Demissionair minister Arie Slob besloot eind deze zomer onderwijspersoneel op achterstandsscholen twee jaar lang gemiddeld 8 procent meer salaris te geven. “Discriminatie”, zegt de een. “Eindelijk erkenning”, zegt de ander.

Tekst Joëlle Poortvliet - redactie Onderwijsblad - - 7 Minuten om te lezen

00-sjoerd-nicodem-003

Beeld: Rob Niemantsverdriet

Sjoerd Nicodem heeft nog buikpijn van de vorige arbeidsmarkttoelage, zo heet dit type regeling officieel. In het najaar van 2020 maakte onderwijsminister Arie Slob structureel 16,5 miljoen euro vrij zodat de salarissen van vso-docenten meer in de buurt zouden komen van collega’s in het regulier voortgezet onderwijs. Na een hoop gesteggel kwamen Nicodem en zijn collega’s op praktijkschool Schreuder College in Rotterdam niet in aanmerking. “Omdat praktijkonderwijs officieel niet opleidde naar vervolgonderwijs of een diploma.” Vier maanden later erkende Slob het diploma praktijkonderwijs alsnog. “Maar ja, toen was die regeling al uitgevoerd.”

En nu is er de tijdelijke bonus die de minister betaalt vanuit NPO-gelden. Bestemd voor onderwijspersoneel, ook ondersteuners en directie, op scholen met de uitdagendste leerlingpopulaties. Dat is ongeveer 15 procent van alle vestigingen in het primair en voortgezet onderwijs, zo’n dertienhonderd scholen, rekent het ministerie voor. Achterliggende gedachte is dat deze scholen meer corona-achterstanden weg te werken hebben en tegelijk kampen met een nijpender personeelstekort.

Dit keer krijgt Nicodem hoogstwaarschijnlijk wel twee jaar lang extra salaris. Hij ziet het als een goedmakertje voor de eerste keer “waar Slob ons een oor heeft aangenaaid”. Tegelijk is hij principieel tegen “de zoveelste kunstgreep van Slob”.

Discriminerend

Nicodem vindt de regeling discriminerend. In het speciaal onderwijs gaat het geld naar scholen met de meeste ‘cumi-leerlingen’. In de praktijk zijn dat, in tegenstelling tot het regulier onderwijs waar inmiddels meer factoren meewegen, leerlingen met een niet-westerse migratieachtergrond. Nicodem: “Terwijl deze leerlingen zeker niet altijd de meeste zorg vragen.”

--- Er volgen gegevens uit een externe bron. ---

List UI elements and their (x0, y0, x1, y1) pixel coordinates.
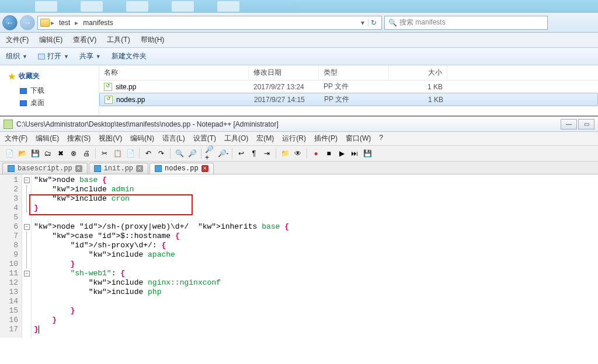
fold-toggle-icon[interactable]: − (24, 224, 30, 230)
file-list-pane: 名称 修改日期 类型 大小 site.pp 2017/9/27 13:24 PP… (99, 65, 598, 116)
search-placeholder: 搜索 manifests (399, 18, 446, 27)
tab-basescript[interactable]: basescript.pp × (2, 163, 88, 174)
record-icon[interactable]: ● (310, 148, 322, 159)
explorer-menubar: 文件(F) 编辑(E) 查看(V) 工具(T) 帮助(H) (0, 33, 598, 48)
explorer-sidebar: ★ 收藏夹 下载 桌面 (0, 65, 99, 116)
find-icon[interactable]: 🔍 (173, 148, 185, 159)
sidebar-item-downloads[interactable]: 下载 (4, 85, 95, 97)
playmulti-icon[interactable]: ⏭ (349, 148, 360, 159)
replace-icon[interactable]: 🔎 (186, 148, 198, 159)
explorer-body: ★ 收藏夹 下载 桌面 名称 修改日期 类型 大小 site.pp 2017/9… (0, 65, 598, 116)
menu-file[interactable]: 文件(F) (5, 134, 27, 144)
npp-titlebar[interactable]: C:\Users\Administrator\Desktop\test\mani… (0, 117, 598, 132)
explorer-window: ← → ▸ test ▸ manifests ▾ ↻ 🔍 搜索 manifest… (0, 0, 598, 116)
sidebar-item-desktop[interactable]: 桌面 (4, 97, 95, 109)
cut-icon[interactable]: ✂ (99, 148, 110, 159)
menu-edit[interactable]: 编辑(E) (36, 134, 59, 144)
showall-icon[interactable]: ¶ (248, 148, 260, 159)
dropdown-icon[interactable]: ▾ (359, 19, 367, 27)
menu-search[interactable]: 搜索(S) (67, 134, 91, 144)
refresh-icon[interactable]: ↻ (368, 19, 379, 27)
zoomout-icon[interactable]: 🔎- (217, 148, 229, 159)
organize-button[interactable]: 组织▼ (6, 51, 27, 61)
menu-run[interactable]: 运行(R) (282, 134, 306, 144)
closeall-icon[interactable]: ⊗ (68, 148, 79, 159)
code-editor[interactable]: 1234567891011121314151617 − − − "kw">nod… (0, 174, 598, 338)
menu-help[interactable]: 帮助(H) (141, 35, 165, 45)
menu-help[interactable]: ? (379, 134, 383, 144)
play-icon[interactable]: ▶ (336, 148, 347, 159)
file-icon (8, 165, 15, 172)
file-icon (105, 96, 113, 104)
indent-icon[interactable]: ⇥ (261, 148, 273, 159)
menu-edit[interactable]: 编辑(E) (39, 35, 62, 45)
menu-file[interactable]: 文件(F) (6, 35, 29, 45)
undo-icon[interactable]: ↶ (142, 148, 154, 159)
search-input[interactable]: 🔍 搜索 manifests (384, 16, 548, 30)
search-icon: 🔍 (388, 19, 397, 27)
fold-toggle-icon[interactable]: − (24, 177, 30, 183)
maximize-button[interactable]: ▭ (578, 119, 594, 130)
window-title: C:\Users\Administrator\Desktop\test\mani… (16, 120, 279, 128)
table-row[interactable]: site.pp 2017/9/27 13:24 PP 文件 1 KB (99, 80, 598, 93)
menu-window[interactable]: 窗口(W) (346, 134, 371, 144)
save-icon[interactable]: 💾 (29, 148, 41, 159)
sidebar-favorites[interactable]: ★ 收藏夹 (8, 71, 95, 81)
tab-close-icon[interactable]: × (75, 165, 82, 172)
column-headers: 名称 修改日期 类型 大小 (99, 65, 598, 80)
taskbar-blur (0, 0, 598, 13)
new-icon[interactable]: 📄 (4, 148, 15, 159)
menu-tools[interactable]: 工具(O) (224, 134, 248, 144)
back-button[interactable]: ← (2, 15, 18, 30)
print-icon[interactable]: 🖨 (81, 148, 92, 159)
forward-button[interactable]: → (20, 15, 35, 30)
menu-tools[interactable]: 工具(T) (107, 35, 130, 45)
breadcrumb[interactable]: test (55, 19, 74, 27)
chevron-right-icon: ▸ (51, 19, 54, 27)
open-button[interactable]: 打开▼ (38, 51, 69, 61)
redo-icon[interactable]: ↷ (155, 148, 167, 159)
col-name[interactable]: 名称 (99, 65, 249, 80)
zoomin-icon[interactable]: 🔎+ (204, 148, 216, 159)
file-icon (104, 83, 112, 91)
menu-macro[interactable]: 宏(M) (256, 134, 274, 144)
table-row[interactable]: nodes.pp 2017/9/27 14:15 PP 文件 1 KB (99, 93, 598, 106)
newfolder-button[interactable]: 新建文件夹 (112, 51, 147, 61)
folder-icon[interactable]: 📁 (279, 148, 291, 159)
code-area[interactable]: "kw">node base { "kw">include admin "kw"… (32, 174, 291, 338)
col-type[interactable]: 类型 (319, 65, 389, 80)
savemacro-icon[interactable]: 💾 (361, 148, 373, 159)
menu-encoding[interactable]: 编码(N) (130, 134, 154, 144)
tab-init[interactable]: init.pp × (89, 163, 148, 174)
col-date[interactable]: 修改日期 (249, 65, 319, 80)
npp-app-icon (4, 120, 13, 129)
tab-close-icon[interactable]: × (201, 165, 208, 172)
menu-view[interactable]: 视图(V) (99, 134, 122, 144)
fold-toggle-icon[interactable]: − (24, 271, 30, 276)
close-icon[interactable]: ✖ (55, 148, 67, 159)
menu-settings[interactable]: 设置(T) (193, 134, 216, 144)
window-controls: — ▭ (561, 119, 594, 130)
menu-view[interactable]: 查看(V) (73, 35, 96, 45)
editor-tab-bar: basescript.pp × init.pp × nodes.pp × (0, 162, 598, 174)
desktop-icon (20, 100, 27, 106)
menu-language[interactable]: 语言(L) (162, 134, 185, 144)
breadcrumb[interactable]: manifests (79, 19, 116, 27)
menu-plugins[interactable]: 插件(P) (314, 134, 338, 144)
wordwrap-icon[interactable]: ↩ (235, 148, 247, 159)
breadcrumb-field[interactable]: ▸ test ▸ manifests ▾ ↻ (37, 16, 382, 30)
minimize-button[interactable]: — (561, 119, 577, 130)
share-button[interactable]: 共享▼ (79, 51, 101, 61)
tab-nodes[interactable]: nodes.pp × (150, 163, 214, 174)
saveall-icon[interactable]: 🗂 (42, 148, 54, 159)
monitor-icon[interactable]: 👁 (292, 148, 304, 159)
copy-icon[interactable]: 📋 (112, 148, 123, 159)
npp-menubar: 文件(F) 编辑(E) 搜索(S) 视图(V) 编码(N) 语言(L) 设置(T… (0, 132, 598, 146)
stop-icon[interactable]: ■ (323, 148, 335, 159)
col-size[interactable]: 大小 (389, 65, 447, 80)
fold-gutter[interactable]: − − − (22, 174, 32, 338)
paste-icon[interactable]: 📄 (124, 148, 136, 159)
address-bar: ← → ▸ test ▸ manifests ▾ ↻ 🔍 搜索 manifest… (0, 13, 598, 33)
open-icon[interactable]: 📂 (16, 148, 28, 159)
tab-close-icon[interactable]: × (136, 165, 143, 172)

Via een tool van het ministerie van Onderwijs kun je de scholen terugvinden die de extra euro’s ontvangen. Nicodem: “Stel, je hebt geen zin om te werken op een school voor speciaal onderwijs met veel allochtone kinderen. Dan check je even de brin-nummers om erachter te komen waar je niet wilt solliciteren.”

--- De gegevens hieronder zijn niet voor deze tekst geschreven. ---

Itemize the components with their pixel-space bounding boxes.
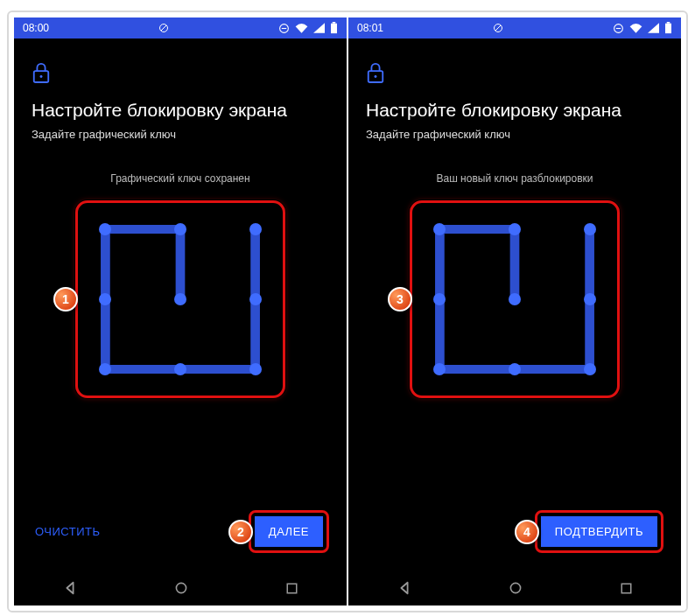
svg-point-8 xyxy=(177,583,186,592)
status-bar: 08:01 xyxy=(348,18,681,38)
page-subtitle: Задайте графический ключ xyxy=(366,128,663,141)
status-bar: 08:00 xyxy=(14,18,347,38)
pattern-dot xyxy=(433,363,446,375)
signal-icon xyxy=(648,23,659,33)
signal-icon xyxy=(313,23,325,33)
no-disturb-icon xyxy=(158,23,169,33)
pattern-dot xyxy=(433,223,446,235)
svg-line-11 xyxy=(495,25,501,31)
status-time: 08:01 xyxy=(357,22,383,34)
status-time: 08:00 xyxy=(23,22,49,34)
pattern-status-text: Ваш новый ключ разблокировки xyxy=(366,172,663,185)
primary-button-highlight: 4 ПОДТВЕРДИТЬ xyxy=(535,510,663,553)
battery-icon xyxy=(330,22,338,34)
nav-recents-button[interactable] xyxy=(620,582,633,595)
pattern-grid xyxy=(87,212,274,387)
pattern-dot xyxy=(174,363,186,375)
button-row: ОЧИСТИТЬ 2 ДАЛЕЕ xyxy=(32,510,329,570)
wifi-icon xyxy=(629,23,642,33)
pattern-grid xyxy=(421,212,608,387)
nav-back-button[interactable] xyxy=(397,580,412,596)
nav-bar xyxy=(348,570,681,606)
callout-badge: 3 xyxy=(388,287,412,312)
button-row: 4 ПОДТВЕРДИТЬ xyxy=(366,510,663,570)
dnd-icon xyxy=(278,23,290,34)
nav-back-button[interactable] xyxy=(62,580,78,596)
pattern-dot xyxy=(584,363,596,375)
pattern-dot xyxy=(509,223,521,235)
svg-rect-19 xyxy=(621,584,631,593)
lock-icon xyxy=(366,61,663,88)
callout-badge: 2 xyxy=(228,520,253,544)
phone-screen-1: 08:00 Н xyxy=(14,18,347,606)
svg-line-1 xyxy=(161,25,166,31)
battery-icon xyxy=(664,22,672,34)
svg-point-7 xyxy=(40,75,43,78)
nav-recents-button[interactable] xyxy=(285,582,298,595)
lock-icon xyxy=(32,61,329,88)
pattern-dot xyxy=(584,223,596,235)
pattern-input[interactable]: 3 xyxy=(410,200,620,398)
confirm-button[interactable]: ПОДТВЕРДИТЬ xyxy=(541,516,657,547)
pattern-dot xyxy=(509,363,521,375)
svg-rect-14 xyxy=(665,24,671,33)
pattern-dot xyxy=(99,293,111,305)
svg-point-17 xyxy=(375,75,377,78)
pattern-dot xyxy=(99,223,111,235)
no-disturb-icon xyxy=(493,23,503,33)
pattern-dot xyxy=(433,293,446,305)
dnd-icon xyxy=(613,23,624,34)
clear-button[interactable]: ОЧИСТИТЬ xyxy=(32,518,104,545)
nav-home-button[interactable] xyxy=(509,581,523,595)
content-area: Настройте блокировку экрана Задайте граф… xyxy=(14,38,347,570)
page-subtitle: Задайте графический ключ xyxy=(32,128,329,141)
pattern-dot xyxy=(509,293,521,305)
pattern-dot xyxy=(584,293,596,305)
page-title: Настройте блокировку экрана xyxy=(366,100,663,121)
pattern-dot xyxy=(99,363,111,375)
callout-badge: 4 xyxy=(515,520,539,544)
svg-rect-15 xyxy=(667,22,670,24)
nav-home-button[interactable] xyxy=(174,581,188,595)
svg-rect-9 xyxy=(287,584,297,593)
nav-bar xyxy=(14,570,347,606)
page-title: Настройте блокировку экрана xyxy=(32,100,329,121)
callout-badge: 1 xyxy=(53,287,78,312)
pattern-dot xyxy=(249,363,262,375)
wifi-icon xyxy=(295,23,308,33)
phone-screen-2: 08:01 Н xyxy=(348,18,681,606)
pattern-dot xyxy=(249,223,262,235)
pattern-dot xyxy=(249,293,262,305)
svg-rect-5 xyxy=(333,22,336,24)
svg-point-18 xyxy=(511,583,521,592)
content-area: Настройте блокировку экрана Задайте граф… xyxy=(348,38,681,570)
primary-button-highlight: 2 ДАЛЕЕ xyxy=(249,510,329,553)
pattern-input[interactable]: 1 xyxy=(75,200,285,398)
pattern-dot xyxy=(174,223,186,235)
svg-rect-4 xyxy=(331,24,337,33)
pattern-dot xyxy=(174,293,186,305)
pattern-status-text: Графический ключ сохранен xyxy=(32,172,329,185)
next-button[interactable]: ДАЛЕЕ xyxy=(255,516,323,547)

Dat een bonus voor een deel van het personeel onderling gedoe oplevert, merkte hij vorig jaar al. Een andere locatie van het Schreuder College biedt naast praktijkonderwijs ook vmbo-onderwijs. Docenten die daar lesgeven aan de vmbo’ers kregen de toelage uiteindelijk wel, hun collega’s van het praktijkonderwijs niet. Nicodem: “Daar zit je dan, samen in de kantine. Dat werkt niet echt bevorderlijk voor je arbeidsethos.”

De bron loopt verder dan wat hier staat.